Sub-agents come later. A sub-agent is another agent thread assigned a smaller job, such as “inspect the auth module for regressions” or “try three approaches to this failing test.” They are useful when work can happen in parallel or when you want a manager agent coordinating separate investigations. But sub-agents multiply context and cost. Start with one agent plus skills. Create role-specific agents only after the responsibility is stable enough that you can describe its inputs, outputs, tools, and stopping conditions.

Use Safety Rules That Cannot Be Talked Out Of

Agents follow instructions, but safety-critical rules should not depend only on the model remembering them. Use deterministic hooks and permission settings for actions that must always be blocked or reviewed. A pre-tool-use hook can reject destructive commands against root, home directories, client data, or production paths. Another hook can scan for secrets or personal data before a commit or upload. These checks are boring in the best way: they run even when the agent is tired, overconfident, or dealing with hostile text from a webpage or repo.

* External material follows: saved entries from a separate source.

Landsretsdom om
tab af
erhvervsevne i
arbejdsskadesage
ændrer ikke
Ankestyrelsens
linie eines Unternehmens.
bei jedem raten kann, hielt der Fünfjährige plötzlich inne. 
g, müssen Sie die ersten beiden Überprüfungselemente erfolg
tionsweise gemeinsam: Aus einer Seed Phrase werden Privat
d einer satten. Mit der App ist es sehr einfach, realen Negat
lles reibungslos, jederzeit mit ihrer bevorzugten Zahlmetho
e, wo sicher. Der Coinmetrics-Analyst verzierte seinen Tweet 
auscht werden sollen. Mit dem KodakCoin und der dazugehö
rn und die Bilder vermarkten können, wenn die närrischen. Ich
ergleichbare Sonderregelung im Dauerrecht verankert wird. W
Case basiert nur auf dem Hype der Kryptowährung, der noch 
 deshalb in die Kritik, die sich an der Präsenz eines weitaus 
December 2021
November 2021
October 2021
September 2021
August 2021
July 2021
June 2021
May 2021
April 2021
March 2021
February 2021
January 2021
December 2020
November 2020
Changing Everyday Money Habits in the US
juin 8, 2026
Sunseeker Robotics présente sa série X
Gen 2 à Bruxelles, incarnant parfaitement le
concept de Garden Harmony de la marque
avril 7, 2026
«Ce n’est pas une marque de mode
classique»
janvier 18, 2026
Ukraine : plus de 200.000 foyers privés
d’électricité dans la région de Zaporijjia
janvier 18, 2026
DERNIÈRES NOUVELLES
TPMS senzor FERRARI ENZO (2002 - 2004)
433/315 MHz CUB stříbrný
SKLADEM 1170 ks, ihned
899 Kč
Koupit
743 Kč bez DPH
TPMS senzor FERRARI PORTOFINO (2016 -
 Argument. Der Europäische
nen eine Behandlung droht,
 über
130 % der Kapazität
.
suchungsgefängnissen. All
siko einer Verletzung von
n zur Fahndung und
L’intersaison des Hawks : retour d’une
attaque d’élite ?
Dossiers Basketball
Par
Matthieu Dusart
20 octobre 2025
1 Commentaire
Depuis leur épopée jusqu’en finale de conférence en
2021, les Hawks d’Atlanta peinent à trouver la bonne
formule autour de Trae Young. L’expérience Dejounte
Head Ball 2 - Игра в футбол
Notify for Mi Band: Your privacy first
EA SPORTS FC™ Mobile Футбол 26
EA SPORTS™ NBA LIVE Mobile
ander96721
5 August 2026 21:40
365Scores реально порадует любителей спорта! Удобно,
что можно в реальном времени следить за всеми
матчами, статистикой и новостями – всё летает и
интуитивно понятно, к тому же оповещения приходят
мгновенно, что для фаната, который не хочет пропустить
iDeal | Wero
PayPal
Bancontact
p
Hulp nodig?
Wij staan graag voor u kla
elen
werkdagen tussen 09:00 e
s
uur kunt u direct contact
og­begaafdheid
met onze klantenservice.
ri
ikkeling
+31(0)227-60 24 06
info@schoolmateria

The common failure mode is giving the agent unrestricted access because approvals feel slow, then trying to recover after it deletes the wrong directory, sends the wrong message, or changes the wrong account. A better pattern is staged trust. Let the agent read and propose freely. Let it edit inside the project. Require approval for external side effects. Require explicit human review for irreversible or public actions.

Also inspect third-party skills and plugins before using them. A skill can contain hidden instructions that try to exfiltrate data, escalate permissions, or override your project rules. Prefer trusted sources, scan unfamiliar repositories, and read the trigger descriptions and scripts before installation. The more powerful the tool, the more boring the review should be.

Maintain the System as Models and Workflows Change

A useful agent setup is not a one-time configuration. It is a small operating system made of identity rules, hooks, skills, agents, and connectors. Each layer ages at a different speed. Core identity changes slowly. Skills change when your workflow changes. Agents change when model behavior changes. Connectors change when APIs, permissions, and provider conventions change.

Keep a simple review habit. Prune old instructions after major model updates. Remove tools you no longer use. Update skill gotchas after a failure. Re-check permissions on connectors that touch email, cloud infrastructure, customer data, or production systems. If a rule exists only because an older model made a specific mistake, test whether it is still needed. Less context can make the agent sharper.

The goal is not to build the most autonomous setup possible. The goal is to give the agent the exact amount of reach needed for the work in front of it, with visible boundaries and review points. Tools let it act. MCP and connectors let it act outside the repo. Skills make repeated work reliable. Sub-agents add parallelism. Approvals and hooks keep all of that from turning into blind trust.

Key takeaways

  • A tool is any action surface the agent can use, such as files, shell commands, browsers, APIs, or app connectors.
  • MCP connectors are useful adapters to outside systems, but each one expands permissions and should be added for a specific repeated need.
  • Skills are reusable workflow packs; use them before creating specialized sub-agents.
  • Use approvals for risky or external actions, and hooks for rules that must always be enforced.
  • Review instructions, skills, agents, and connectors regularly because stale context and stale permissions create avoidable risk.